Huawei ICT Academy
- Website type: Educational program
- Available in: Multiple languages
- Area served: Worldwide
- Owner: Huawei Technologies Co., Ltd.
- Website: e.huawei.com/en/talent
- IPv6 support: Yes
- Commercial: Yes
- Registration: Required
- Launched: 2013; 13 years ago
- Current status: Online

= Huawei ICT Academy =

Huawei university-enterprise cooperation project

Huawei ICT Academy is a global university-enterprise cooperation project led by Huawei. By the end of 2024, Huawei had partnered with more than 3,000 universities to build Huawei ICT Academies, which have collectively trained more than 1.3 million students.
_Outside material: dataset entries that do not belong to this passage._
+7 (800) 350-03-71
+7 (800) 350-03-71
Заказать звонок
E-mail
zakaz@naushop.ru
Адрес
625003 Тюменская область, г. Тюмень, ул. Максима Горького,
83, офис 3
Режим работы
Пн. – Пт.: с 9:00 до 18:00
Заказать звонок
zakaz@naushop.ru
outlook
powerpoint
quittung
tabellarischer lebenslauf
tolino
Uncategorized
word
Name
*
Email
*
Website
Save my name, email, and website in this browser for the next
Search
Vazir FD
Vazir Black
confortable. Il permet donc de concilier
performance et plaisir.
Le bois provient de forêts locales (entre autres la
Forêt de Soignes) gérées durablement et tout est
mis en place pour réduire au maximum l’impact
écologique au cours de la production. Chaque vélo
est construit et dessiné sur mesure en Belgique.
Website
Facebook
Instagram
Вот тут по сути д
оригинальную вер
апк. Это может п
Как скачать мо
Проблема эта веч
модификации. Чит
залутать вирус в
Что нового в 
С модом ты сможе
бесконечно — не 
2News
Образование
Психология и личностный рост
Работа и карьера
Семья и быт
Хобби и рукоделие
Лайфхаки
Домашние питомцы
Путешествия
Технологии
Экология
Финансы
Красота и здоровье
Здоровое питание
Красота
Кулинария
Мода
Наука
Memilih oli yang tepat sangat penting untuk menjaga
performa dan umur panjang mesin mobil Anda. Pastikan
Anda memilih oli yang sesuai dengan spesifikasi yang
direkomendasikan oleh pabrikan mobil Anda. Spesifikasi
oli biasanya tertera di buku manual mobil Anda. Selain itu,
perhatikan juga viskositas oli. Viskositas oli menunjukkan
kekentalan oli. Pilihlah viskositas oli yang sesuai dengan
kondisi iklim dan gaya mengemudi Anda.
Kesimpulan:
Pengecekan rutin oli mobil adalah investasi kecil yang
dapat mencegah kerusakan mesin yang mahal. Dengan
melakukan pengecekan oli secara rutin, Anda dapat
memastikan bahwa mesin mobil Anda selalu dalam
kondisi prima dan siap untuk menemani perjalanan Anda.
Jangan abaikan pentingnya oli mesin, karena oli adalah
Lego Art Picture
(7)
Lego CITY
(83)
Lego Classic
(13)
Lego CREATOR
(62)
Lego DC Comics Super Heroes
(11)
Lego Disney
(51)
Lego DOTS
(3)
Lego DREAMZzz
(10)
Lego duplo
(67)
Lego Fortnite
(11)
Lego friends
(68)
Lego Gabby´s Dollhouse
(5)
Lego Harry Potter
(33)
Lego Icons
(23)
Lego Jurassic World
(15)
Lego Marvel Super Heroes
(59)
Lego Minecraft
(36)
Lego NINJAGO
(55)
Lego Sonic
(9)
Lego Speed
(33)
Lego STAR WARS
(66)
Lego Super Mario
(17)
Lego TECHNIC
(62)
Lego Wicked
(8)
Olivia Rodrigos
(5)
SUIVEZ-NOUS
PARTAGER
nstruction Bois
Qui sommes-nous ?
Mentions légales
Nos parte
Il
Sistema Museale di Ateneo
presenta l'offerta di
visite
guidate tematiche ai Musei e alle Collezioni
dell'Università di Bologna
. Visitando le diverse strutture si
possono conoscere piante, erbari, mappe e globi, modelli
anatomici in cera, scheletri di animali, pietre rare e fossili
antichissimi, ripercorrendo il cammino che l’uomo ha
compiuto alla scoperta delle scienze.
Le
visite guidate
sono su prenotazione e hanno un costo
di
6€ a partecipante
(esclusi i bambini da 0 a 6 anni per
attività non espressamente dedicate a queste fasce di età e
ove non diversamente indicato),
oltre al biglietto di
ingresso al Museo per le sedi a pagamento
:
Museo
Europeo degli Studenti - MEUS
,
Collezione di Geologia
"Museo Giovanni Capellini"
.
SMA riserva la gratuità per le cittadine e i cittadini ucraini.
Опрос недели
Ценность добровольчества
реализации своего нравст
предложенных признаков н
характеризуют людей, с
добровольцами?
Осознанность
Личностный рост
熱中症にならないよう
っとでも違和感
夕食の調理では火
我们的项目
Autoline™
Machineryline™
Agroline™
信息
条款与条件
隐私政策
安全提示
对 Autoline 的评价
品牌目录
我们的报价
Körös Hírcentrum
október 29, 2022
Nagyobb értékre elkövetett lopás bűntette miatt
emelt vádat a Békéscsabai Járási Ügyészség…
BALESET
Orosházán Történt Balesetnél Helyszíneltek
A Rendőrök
== Structure and features ==

=== ICT Academy Support Center ===
The ICT Academy Support Center (IASC) is a partner certified and authorized by Huawei to assist in the development and operation of the Huawei ICT Academy.

=== Academy resources ===
Huawei ICT Academy provides courses, talent development, and certification standards for universities to help cultivate ICT professionals. The program includes the Huawei ICT Competition, which serves as an international competition and communication platform to foster learning and industry engagement.

=== Academy courses ===
Huawei ICT Academy had released over 80 courses in multiple languages, including Chinese, English, French, Arabic, Portuguese, Spanish, German, Russian, Korean, Indonesian, Japanese, and Turkish.

General courses: Introductory ICT topics covering AI, algorithm and program design, computer networks, data management, and analytics.

Professional and certification courses: More advanced, industry-aligned courses covering WLAN, 5G networks, data communication, AI applications, and IoT technologies.